Every investment property comes with a marketing pack. Professional photography, glossy renders, projected returns, suburb profiles. All of it is designed to make the property look attractive. Our job is to look past the marketing and ask a simpler question: will people want to live here in 10 years?
What drives long-term property demand
- Employment: Properties near diverse employment hubs maintain demand through economic cycles
- Infrastructure: Government spending on transport, hospitals and schools signals long-term confidence in an area
- Lifestyle amenity: Access to cafes, parks, beaches and cultural amenities drives desirability and supports strong owner-occupier demand
- Population growth: Areas with positive net migration consistently outperform those losing residents
- Housing supply: Constrained supply (limited developable land, planning restrictions) supports value over time
Why owner-occupier demand matters for investors
Markets with strong owner-occupier demand typically deliver more stable capital growth than pure investor markets. Owner-occupiers buy on emotion as well as economics — and their willingness to compete for properties in areas they love supports prices even in slower markets.
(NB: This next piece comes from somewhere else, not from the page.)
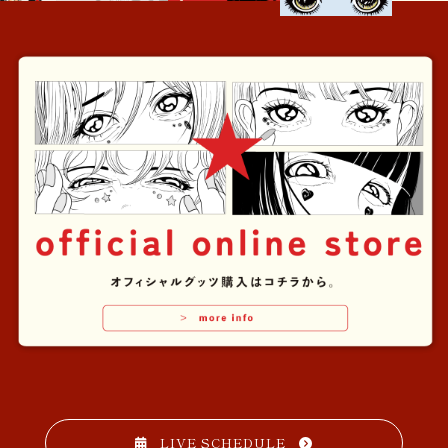
LIVE SCHEDULE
Our filter: Before recommending any location, we ask: if this investor needed to sell tomorrow, who would buy this property? A deep pool of likely buyers is one of the most important characteristics of a quality investment location.
The marketing trap
Marketing can make any location look compelling. But no amount of professional copywriting changes the underlying fundamentals of an area. Always ask to see the raw data — vacancy rates, population trends, planning overlays, employment data — before trusting a suburb profile.